Where? The borderlands between Samaria and
Galilee.
The
space between two peoples.
Look,
for a second, who lives there—Lepers, both
Samaritan and Jewish—they are united in their misery.
This is a common thing, isn’t it?
People pushed to the sides of life
find each other, misery loves company. They value one another beyond race or
religion, because they see that spark of similarity in their common suffering.
And
yet, in these spaces—the in-between spaces, we also find Jesus,
Jesus entering in, finding, and
healing.
Jesus in the crevasse where loose change settles and lost people find one another.
There they saw one another as humans based
on common suffering
—there Christ calls them into a
greater unity based on their common humanity.
Consider
a moment one of the tragedies of our modern life. These in-between spaces—what
sociologists term 3rd spaces—are disappearing from society.
Places that are neither home nor
work, are going the way of the Dodo,
we’re abandoning them in droves.
Spaces where you might safely meet someone very different from yourself, are disappearing. Elks clubs,
Bowling Leagues, Churches… all places to run into lepers of all sorts and maybe
entertain Jesus unaware. There is a
dearth of them in our present culture.
Brought
to this borderland we might ask, “Where are my third spaces?” “Where
have I found myself in unexpected company?” “Where has Jesus met me?”
When? As Jesus headed to Jerusalem.
As
Jesus journeys to the site of his death, and
his resurrection, he brings death and resurrection to these 10 lepers.

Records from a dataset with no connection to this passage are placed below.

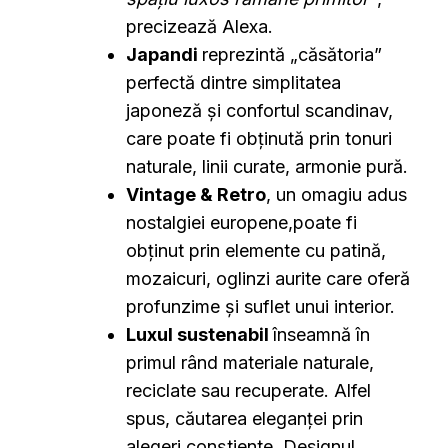
precizează Alexa.
Japandi
reprezintă „căsătoria”
perfectă dintre simplitatea
japoneză și confortul scandinav,
care poate fi obținută prin tonuri
naturale, linii curate, armonie pură.
Vintage & Retro
, un omagiu adus
nostalgiei europene,poate fi
obținut prin elemente cu patină,
mozaicuri, oglinzi aurite care oferă
profunzime și suflet unui interior.
Luxul sustenabil
înseamnă în
primul rând materiale naturale,
reciclate sau recuperate. Alfel
spus, căutarea eleganței prin
alegeri conștiente. Designul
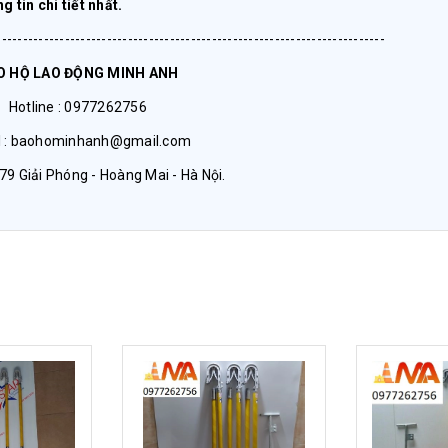
 tin chi tiết nhất.
--------------------------------------------------------------------------
O HỘ LAO ĐỘNG MINH ANH
Hotline : 0977262756
l : baohominhanh@gmail.com
079 Giải Phóng - Hoàng Mai - Hà Nội.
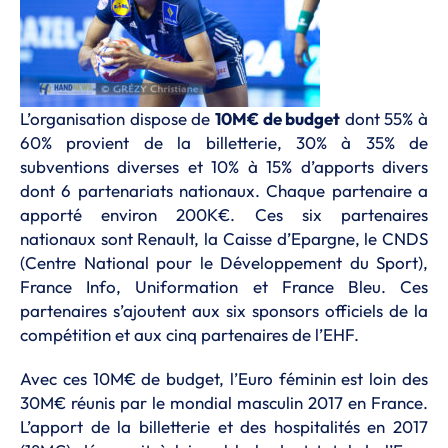
L’organisation dispose de
10M€ de budget
dont 55% à
60% provient de la billetterie, 30% à 35% de
subventions diverses et 10% à 15% d’apports divers
dont 6 partenariats nationaux. Chaque partenaire a
apporté environ 200K€. Ces six partenaires
nationaux sont Renault, la Caisse d’Epargne, le CNDS
(Centre National pour le Développement du Sport),
France Info, Uniformation et France Bleu. Ces
partenaires s’ajoutent aux six sponsors officiels de la
compétition et aux cinq partenaires de l’EHF.
Avec ces 10M€ de budget, l’Euro féminin est loin des
30M€ réunis par le mondial masculin 2017 en France.
L’apport de la billetterie et des hospitalités en 2017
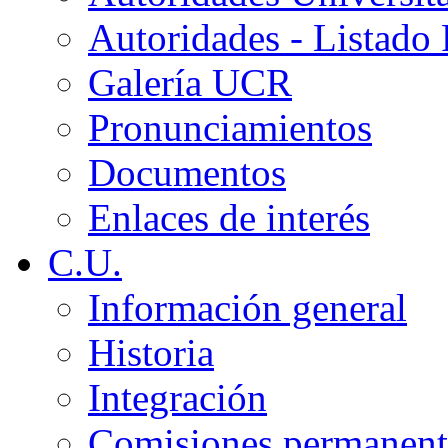
Autoridades - Listado
Galería UCR
Pronunciamientos
Documentos
Enlaces de interés
C.U.
Información general
Historia
Integración
Comisiones permanent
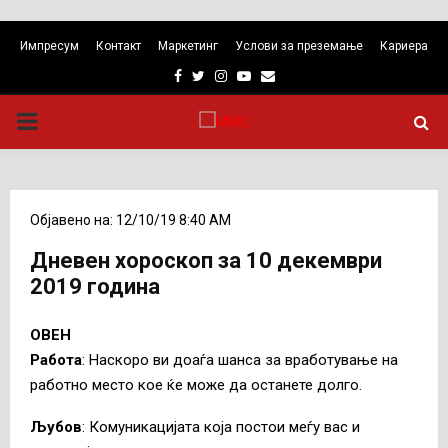
Импресум
Контакт
Маркетинг
Услови за преземање
Кариера
Facebook
Twitter
Instagram
Youtube
Email
PRIMARY
MENU
Објавено на: 12/10/19 8:40 AM
Дневен хороскоп за 10 декември
2019 година
ОВЕН
Работa
: Наскоро ви доаѓа шанса за вработување на
работно место кое ќе може да останете долго.
Љубов
: Комуникацијата која постои меѓу вас и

Their designation as unclean, unable to enter society and mix freely with
friends and family
—all this dies, and they rise anew,
clean and changed, new people.
Jesus entered their social death and
dragged them into a healed life!
In
the face of this dying and rising, we can ask ourselves, “When have I found
death and resurrection in my life?”
Why? Because he was healed!
Many
sermons on this story focus here, on this question, “Why” … but focus in a
different way. They ask, “Why him, but
not the others?” Sometimes the other lepers are accused of a ridged
religious response, going to the priest
without recognizing the Christ in their midst.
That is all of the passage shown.